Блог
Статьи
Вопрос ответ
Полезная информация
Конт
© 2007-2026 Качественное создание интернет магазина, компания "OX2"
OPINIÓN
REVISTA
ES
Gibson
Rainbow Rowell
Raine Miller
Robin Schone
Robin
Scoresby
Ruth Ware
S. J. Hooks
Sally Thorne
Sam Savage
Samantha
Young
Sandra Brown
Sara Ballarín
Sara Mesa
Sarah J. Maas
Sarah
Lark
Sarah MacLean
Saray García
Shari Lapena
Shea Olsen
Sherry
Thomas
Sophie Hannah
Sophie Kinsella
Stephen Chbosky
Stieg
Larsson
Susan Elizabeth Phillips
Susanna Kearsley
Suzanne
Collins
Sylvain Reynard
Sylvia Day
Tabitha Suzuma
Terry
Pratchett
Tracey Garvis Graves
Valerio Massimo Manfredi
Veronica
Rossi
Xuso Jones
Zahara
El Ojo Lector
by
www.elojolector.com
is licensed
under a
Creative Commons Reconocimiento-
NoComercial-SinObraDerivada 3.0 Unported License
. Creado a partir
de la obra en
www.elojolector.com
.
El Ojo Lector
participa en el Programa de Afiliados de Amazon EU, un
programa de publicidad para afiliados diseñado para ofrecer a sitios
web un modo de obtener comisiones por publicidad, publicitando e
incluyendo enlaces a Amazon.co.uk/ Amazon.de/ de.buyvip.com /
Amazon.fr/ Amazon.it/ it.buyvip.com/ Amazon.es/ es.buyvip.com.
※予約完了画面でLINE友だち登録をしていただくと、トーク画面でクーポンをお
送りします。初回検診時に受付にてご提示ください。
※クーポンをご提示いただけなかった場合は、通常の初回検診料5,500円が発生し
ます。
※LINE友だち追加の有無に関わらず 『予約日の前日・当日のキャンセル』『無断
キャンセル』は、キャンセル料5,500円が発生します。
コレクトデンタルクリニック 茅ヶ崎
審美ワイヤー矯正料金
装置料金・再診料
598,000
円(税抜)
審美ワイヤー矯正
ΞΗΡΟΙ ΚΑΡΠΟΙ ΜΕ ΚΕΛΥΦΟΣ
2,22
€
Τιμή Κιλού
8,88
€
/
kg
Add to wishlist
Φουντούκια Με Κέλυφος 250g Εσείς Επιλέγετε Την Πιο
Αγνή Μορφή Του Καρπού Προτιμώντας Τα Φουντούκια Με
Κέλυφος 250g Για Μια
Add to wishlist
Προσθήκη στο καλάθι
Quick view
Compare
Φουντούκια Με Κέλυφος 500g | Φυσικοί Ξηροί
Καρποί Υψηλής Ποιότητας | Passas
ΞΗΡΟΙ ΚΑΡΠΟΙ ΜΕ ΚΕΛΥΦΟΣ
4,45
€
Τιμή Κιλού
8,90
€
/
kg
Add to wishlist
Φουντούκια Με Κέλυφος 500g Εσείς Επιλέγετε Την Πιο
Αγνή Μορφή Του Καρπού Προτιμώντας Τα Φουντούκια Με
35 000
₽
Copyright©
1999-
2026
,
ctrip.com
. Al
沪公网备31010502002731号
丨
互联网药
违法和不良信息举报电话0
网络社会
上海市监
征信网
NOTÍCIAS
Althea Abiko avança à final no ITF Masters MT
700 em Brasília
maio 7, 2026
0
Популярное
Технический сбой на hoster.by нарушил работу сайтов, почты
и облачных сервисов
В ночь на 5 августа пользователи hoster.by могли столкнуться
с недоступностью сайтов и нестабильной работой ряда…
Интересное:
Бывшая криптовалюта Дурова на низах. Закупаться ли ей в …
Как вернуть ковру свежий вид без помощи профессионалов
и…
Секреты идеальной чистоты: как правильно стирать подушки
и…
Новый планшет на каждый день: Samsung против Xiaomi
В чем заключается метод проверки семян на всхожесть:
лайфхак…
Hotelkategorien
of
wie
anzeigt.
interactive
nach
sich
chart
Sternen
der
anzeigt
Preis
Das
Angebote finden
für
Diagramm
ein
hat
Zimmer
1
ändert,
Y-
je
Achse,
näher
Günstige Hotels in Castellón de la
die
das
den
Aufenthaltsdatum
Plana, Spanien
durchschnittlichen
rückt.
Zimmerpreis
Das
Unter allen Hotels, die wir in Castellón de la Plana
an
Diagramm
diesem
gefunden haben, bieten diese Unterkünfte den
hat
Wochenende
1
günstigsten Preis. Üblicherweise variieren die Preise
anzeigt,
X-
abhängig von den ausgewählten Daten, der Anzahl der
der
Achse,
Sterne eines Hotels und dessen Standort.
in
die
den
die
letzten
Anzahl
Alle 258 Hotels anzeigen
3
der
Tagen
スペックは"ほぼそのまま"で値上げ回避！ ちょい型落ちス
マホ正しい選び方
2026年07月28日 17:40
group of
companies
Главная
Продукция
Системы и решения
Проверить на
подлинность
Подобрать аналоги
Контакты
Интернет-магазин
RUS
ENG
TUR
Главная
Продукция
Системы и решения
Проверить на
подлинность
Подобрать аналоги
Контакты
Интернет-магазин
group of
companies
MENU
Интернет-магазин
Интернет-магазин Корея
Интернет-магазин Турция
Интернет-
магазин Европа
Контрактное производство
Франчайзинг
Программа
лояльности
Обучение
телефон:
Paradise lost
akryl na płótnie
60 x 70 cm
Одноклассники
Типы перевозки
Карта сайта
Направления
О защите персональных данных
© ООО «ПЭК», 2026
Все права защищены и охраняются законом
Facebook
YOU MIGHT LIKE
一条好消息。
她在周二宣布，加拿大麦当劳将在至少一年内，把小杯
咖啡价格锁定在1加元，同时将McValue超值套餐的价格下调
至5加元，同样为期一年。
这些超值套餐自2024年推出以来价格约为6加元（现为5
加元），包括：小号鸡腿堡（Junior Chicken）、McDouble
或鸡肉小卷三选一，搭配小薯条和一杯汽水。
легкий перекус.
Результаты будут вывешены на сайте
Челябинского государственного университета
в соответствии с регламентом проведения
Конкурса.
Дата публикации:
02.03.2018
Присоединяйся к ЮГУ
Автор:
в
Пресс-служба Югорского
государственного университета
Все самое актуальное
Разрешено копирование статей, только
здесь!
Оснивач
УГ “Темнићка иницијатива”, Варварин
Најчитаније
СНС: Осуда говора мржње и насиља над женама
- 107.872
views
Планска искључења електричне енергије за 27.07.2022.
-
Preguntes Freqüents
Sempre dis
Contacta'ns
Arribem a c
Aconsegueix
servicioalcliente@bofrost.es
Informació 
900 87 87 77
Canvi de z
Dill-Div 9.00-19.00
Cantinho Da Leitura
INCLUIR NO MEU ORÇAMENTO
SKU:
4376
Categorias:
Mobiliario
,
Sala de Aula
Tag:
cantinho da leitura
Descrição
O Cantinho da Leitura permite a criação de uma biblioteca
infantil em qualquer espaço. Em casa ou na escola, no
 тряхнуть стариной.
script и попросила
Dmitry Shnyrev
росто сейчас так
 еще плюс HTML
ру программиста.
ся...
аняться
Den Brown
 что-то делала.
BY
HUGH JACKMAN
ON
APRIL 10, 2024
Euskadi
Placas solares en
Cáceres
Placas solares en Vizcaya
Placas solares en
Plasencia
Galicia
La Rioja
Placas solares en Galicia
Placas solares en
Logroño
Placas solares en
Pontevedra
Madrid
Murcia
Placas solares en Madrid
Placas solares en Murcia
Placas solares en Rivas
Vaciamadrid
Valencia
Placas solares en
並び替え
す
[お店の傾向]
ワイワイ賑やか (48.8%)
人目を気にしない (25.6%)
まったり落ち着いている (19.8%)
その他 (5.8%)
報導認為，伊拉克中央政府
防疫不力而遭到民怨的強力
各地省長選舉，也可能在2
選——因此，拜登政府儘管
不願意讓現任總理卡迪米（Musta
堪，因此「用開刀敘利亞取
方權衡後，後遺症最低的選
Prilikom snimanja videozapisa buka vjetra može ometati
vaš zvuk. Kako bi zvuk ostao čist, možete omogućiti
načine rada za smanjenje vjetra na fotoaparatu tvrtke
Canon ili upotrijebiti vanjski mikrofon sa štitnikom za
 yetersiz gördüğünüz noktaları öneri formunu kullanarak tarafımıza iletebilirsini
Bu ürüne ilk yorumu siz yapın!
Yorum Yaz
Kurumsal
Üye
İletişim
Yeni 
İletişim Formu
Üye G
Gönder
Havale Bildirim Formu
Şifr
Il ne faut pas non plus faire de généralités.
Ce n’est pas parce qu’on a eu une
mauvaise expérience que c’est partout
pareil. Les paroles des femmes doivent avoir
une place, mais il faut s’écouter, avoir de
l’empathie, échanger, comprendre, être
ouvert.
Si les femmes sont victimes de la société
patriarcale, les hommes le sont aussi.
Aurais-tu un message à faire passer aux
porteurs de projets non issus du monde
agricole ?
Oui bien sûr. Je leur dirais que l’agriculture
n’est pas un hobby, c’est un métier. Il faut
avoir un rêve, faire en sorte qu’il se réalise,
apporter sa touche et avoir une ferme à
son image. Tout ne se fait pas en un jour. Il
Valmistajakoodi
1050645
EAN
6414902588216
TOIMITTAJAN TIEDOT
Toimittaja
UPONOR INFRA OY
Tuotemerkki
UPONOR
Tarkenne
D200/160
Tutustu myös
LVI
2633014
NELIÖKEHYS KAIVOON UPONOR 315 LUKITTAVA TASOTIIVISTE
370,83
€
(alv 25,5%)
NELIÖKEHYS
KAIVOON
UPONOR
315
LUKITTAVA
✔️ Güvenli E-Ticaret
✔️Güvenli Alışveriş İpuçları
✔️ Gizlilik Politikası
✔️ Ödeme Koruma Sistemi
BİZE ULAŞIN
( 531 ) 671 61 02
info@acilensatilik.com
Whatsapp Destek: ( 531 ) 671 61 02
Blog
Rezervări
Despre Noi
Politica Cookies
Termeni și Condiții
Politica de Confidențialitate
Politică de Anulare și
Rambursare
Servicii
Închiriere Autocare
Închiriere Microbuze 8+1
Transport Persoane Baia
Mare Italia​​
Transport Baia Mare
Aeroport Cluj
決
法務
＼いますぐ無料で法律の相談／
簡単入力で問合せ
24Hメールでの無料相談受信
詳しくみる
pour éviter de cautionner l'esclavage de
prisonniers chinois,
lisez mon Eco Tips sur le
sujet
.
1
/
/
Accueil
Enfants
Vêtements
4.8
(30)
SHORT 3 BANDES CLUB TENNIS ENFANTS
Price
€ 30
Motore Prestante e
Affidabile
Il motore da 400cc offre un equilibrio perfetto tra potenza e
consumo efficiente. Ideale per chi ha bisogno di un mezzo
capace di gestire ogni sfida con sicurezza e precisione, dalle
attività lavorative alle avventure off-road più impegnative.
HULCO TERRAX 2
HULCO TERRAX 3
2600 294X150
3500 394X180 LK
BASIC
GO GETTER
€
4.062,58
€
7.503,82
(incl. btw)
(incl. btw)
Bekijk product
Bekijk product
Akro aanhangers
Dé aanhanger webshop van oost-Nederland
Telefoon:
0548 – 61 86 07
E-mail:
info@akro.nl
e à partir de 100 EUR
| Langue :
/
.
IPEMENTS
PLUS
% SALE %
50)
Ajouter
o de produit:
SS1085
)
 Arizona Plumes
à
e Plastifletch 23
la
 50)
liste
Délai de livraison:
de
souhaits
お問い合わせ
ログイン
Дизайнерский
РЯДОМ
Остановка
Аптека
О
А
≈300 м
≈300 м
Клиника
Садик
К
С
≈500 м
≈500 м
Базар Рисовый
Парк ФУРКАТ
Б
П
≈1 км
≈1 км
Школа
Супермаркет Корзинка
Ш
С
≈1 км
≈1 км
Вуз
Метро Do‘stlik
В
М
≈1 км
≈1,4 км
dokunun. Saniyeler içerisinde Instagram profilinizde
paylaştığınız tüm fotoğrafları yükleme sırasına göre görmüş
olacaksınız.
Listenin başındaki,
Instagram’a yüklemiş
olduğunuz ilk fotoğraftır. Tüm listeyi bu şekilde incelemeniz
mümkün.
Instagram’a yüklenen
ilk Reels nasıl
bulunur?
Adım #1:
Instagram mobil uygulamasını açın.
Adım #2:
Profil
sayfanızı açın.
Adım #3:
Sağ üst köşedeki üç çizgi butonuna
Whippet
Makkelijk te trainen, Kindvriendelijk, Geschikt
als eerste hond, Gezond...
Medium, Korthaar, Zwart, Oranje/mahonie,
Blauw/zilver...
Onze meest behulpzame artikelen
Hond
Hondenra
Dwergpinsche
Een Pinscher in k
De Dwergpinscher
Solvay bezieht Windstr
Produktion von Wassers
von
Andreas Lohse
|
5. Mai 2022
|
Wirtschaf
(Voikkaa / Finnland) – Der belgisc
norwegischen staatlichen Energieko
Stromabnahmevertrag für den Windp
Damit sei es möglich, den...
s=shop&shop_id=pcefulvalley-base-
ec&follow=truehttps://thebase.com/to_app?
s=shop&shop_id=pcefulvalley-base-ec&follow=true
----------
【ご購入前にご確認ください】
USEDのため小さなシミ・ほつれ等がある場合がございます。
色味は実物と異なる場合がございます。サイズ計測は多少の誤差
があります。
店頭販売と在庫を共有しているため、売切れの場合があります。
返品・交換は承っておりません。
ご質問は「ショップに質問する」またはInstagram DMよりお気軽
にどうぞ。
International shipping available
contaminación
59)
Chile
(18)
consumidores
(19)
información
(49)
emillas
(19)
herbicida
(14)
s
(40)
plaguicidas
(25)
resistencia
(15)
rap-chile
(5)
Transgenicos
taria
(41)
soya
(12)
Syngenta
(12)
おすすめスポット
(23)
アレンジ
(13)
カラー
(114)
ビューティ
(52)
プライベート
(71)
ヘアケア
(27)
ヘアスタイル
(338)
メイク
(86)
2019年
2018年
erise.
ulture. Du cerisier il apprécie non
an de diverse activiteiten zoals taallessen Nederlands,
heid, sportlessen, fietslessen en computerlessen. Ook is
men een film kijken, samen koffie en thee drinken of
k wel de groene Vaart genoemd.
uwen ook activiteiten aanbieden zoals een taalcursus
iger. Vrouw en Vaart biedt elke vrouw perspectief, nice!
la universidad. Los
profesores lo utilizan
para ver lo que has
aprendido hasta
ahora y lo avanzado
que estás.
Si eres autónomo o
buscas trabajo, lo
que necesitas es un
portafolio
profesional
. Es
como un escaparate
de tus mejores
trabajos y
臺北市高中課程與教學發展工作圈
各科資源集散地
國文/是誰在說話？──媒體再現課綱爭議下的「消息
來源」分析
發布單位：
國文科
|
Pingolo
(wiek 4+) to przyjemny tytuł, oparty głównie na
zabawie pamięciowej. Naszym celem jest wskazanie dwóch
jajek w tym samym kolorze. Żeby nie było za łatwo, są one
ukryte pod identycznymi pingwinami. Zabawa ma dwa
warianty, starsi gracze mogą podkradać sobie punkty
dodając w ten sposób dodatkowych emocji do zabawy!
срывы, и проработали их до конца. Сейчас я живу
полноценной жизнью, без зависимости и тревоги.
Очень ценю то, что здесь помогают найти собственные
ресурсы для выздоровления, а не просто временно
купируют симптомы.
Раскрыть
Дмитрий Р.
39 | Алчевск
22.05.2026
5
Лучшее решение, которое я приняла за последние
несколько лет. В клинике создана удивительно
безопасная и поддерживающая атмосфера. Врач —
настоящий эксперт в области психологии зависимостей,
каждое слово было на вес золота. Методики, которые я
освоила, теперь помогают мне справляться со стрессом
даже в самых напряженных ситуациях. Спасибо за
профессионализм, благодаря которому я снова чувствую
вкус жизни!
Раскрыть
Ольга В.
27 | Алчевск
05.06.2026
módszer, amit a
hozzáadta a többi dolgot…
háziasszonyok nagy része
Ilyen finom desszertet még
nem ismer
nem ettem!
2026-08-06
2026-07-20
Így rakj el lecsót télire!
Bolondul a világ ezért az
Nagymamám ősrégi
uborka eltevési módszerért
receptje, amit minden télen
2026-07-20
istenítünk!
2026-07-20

§ §

Look through the data above and report every line in which "Εσείς" appears.

Φουντούκια Με Κέλυφος 250g Εσείς Επιλέγετε Την Πιο
Φουντούκια Με Κέλυφος 500g Εσείς Επιλέγετε Την Πιο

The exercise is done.